Charles Ingalls would be sad.

I am attempting to unplug. I know,  crazy Amy up to some crazy scheme again. But here's the thing: recently I learned just how much control Facebook has over me. I am not comfortable with that. I could get into the gory details, but suffice it to say that my keyboard warrior has emerged many, many times over things of no significance many times and I became a red-faced, shaky, angry baboon with (so I thought) righteous anger that someone disagreed with me. How dare they?  Both husband and myself have frequently begun referencing Little House on the Prairie as a model we'd like to get closer to emulating. So, with that in mind, here's the breakdown of my looming changes.

1) This blog stays. I know, how does one blog when they're trying to unplug?
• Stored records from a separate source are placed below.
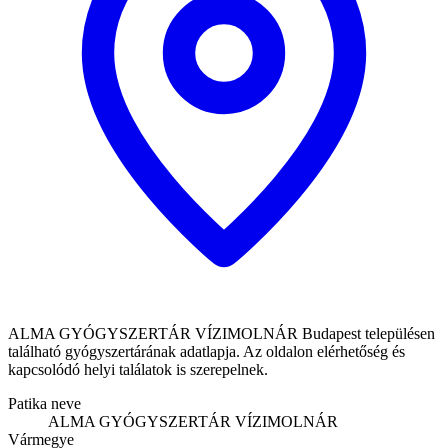
ALMA GYÓGYSZERTÁR VÍZIMOLNÁR Budapest településen
található gyógyszertárának adatlapja. Az oldalon elérhetőség és
kapcsolódó helyi találatok is szerepelnek.
Patika neve
ALMA GYÓGYSZERTÁR VÍZIMOLNÁR
Vármegye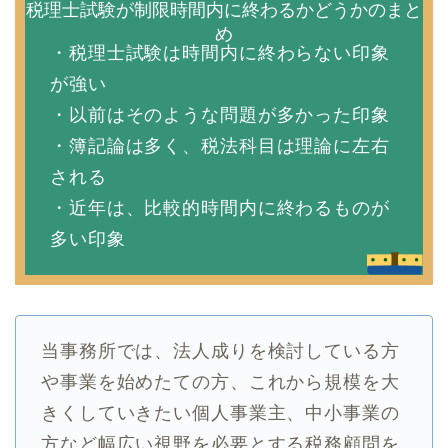
税理士試験が制限時間内に終わるかどうかのまと
め
・税理士試験は時間内に終わらない印象
が強い
・以前はそのような問題が多かった印象
・簿記論は多く、税法科目は理論に左右
される
・近年は、比較的時間内に終わるものが
多い印象
当事務所では、法人成りを検討している方
や事業を始めたての方、これから規模を大
きくしていきたい個人事業主、中小事業の
方など幅広い視野を必要とする税務顧問を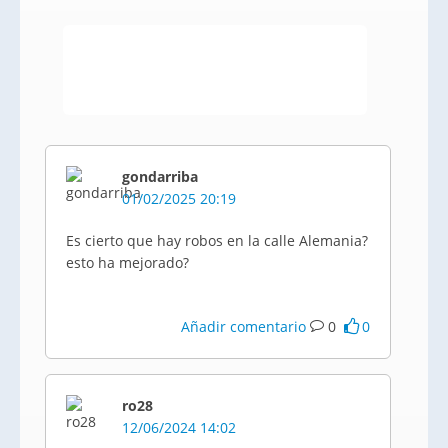
gondarriba
01/02/2025 20:19
Es cierto que hay robos en la calle Alemania?
esto ha mejorado?
Añadir comentario
0
0
ro28
12/06/2024 14:02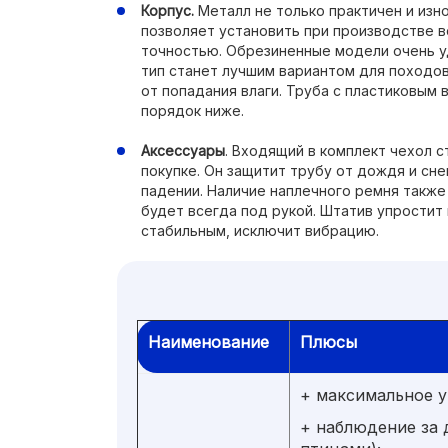
Корпус.
Металл не только практичен и изно
позволяет установить при производстве в
точностью. Обрезиненные модели очень у
тип станет лучшим вариантом для походов
от попадания влаги. Труба с пластиковым 
порядок ниже.
Аксессуары
. Входящий в комплект чехол 
покупке. Он защитит трубу от дождя и сн
падении. Наличие наплечного ремня также 
будет всегда под рукой. Штатив упрости
стабильным, исключит вибрацию.
Наименование
Плюсы
+ максимальное у
+ наблюдение за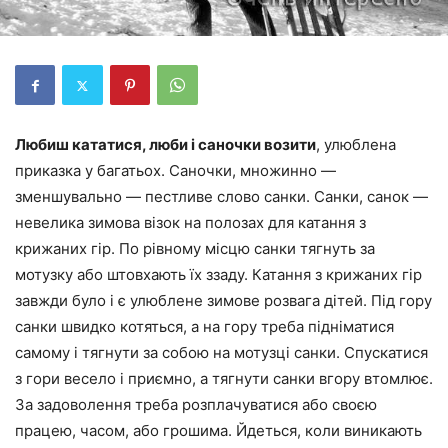
Любиш кататися, люби і саночки возити
, улюблена
приказка у багатьох. Саночки, множинно —
зменшувально — пестливе слово санки. Санки, санок —
невелика зимова візок на полозах для катання з
крижаних гір. По рівному місцю санки тягнуть за
мотузку або штовхають їх ззаду. Катання з крижаних гір
завжди було і є улюблене зимове розвага дітей. Під гору
санки швидко котяться, а на гору треба підніматися
самому і тягнути за собою на мотузці санки. Спускатися
з гори весело і приємно, а тягнути санки вгору втомлює.
За задоволення треба розплачуватися або своєю
працею, часом, або грошима. Йдеться, коли виникають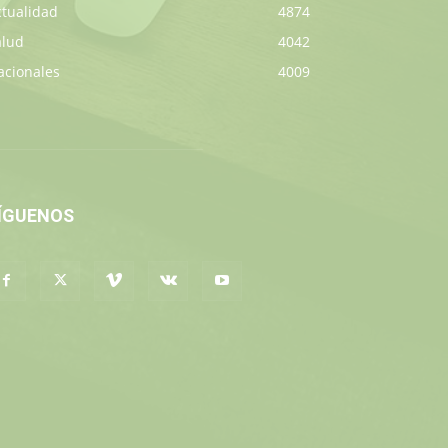
ctualidad
4874
alud
4042
acionales
4009
ÍGUENOS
Here's the thing. I can't go completely without technology,  and the reason is not because of addiction. I still have a girl child to talk to, and so I still need a phone and Internet capabilities, to skype her. So, phone and data stay. What leaves are my time suckers, and based on the amount of time between posts, you can guess this blog isn't one of them. Facebook, therefore, is the only thing that's really leaving. I don't spend as much time on Instagram, Mewe, tumblr, and even pinterest, though I declare it my love often enough.

2) Constant screens will be no more. My LCD-tired eyes will be spending more time on fabric, paper, food, dishes, and most of all, faces.  Haha. Again, ironic. I say this on the screen of my phone in my blog. Laugh away.

Fitness has been a focus here lately, and 2 days ago I was inspired to walk the almost 2 miles to the closest bookstore.  It was enjoyable!  Stop the presses! I loved it. While there, husband told me to get a book, as inspiration/reward/bribery to keep up the good work. I told him I was just excited to walk around Barnes and Noble without his impatient sighs and pleas of "can we go now?" I love window shopping at the bookstore. I still had J and he's difficult when he's tired but for the most part he did very well.

Today when I woke up I was greeted with a premature lament from husband. "When you Google how to build a house by yourself, not one option comes back with anything other than, 'hire a pro.' It's not built by myself then. Might as well Google how to call the contractors yourself." What followed was a complaint from both of us about how dependent on "professionals" America has gotten. I'm sorry, Charles Ingalls, your log cabin on the prairie and the well you dug weren't done so by professionals, so your home couldn't have existed,  therefore the whole series is a THRONE OF LIES. Oh, sorry. Got carried away here. Why is it that society thinks that unless we hire a professional who, really, is a professional because he observed the knowledge he was given and then put it to practice,  we will light our homes on fire or other some such nonsensical disaster?  It's ridiculous.

We are perfectly capable of doing what needs to be done ourselves, or with the help of willing neighbors, so why is it such a strange idea? I'll tell you why. Laziness and greed. If Joe doesn't have to get off the couch, why not pay for someone else to do it?  If Mark can charge Joe an arm and a leg by making him think he'll blow himself to smithereens doing himself, why not?

There IS a caveat to my soapbox rant. Jobs are hard to come by right now. If Joe is handicapped and has the money to do it, it is wiser of him to employ Mark, to put food on Mark's table, to get it done. But in most circumstances, my husband should be perfectly capable of building our home without spending money for supplies on a contractor. Come on now.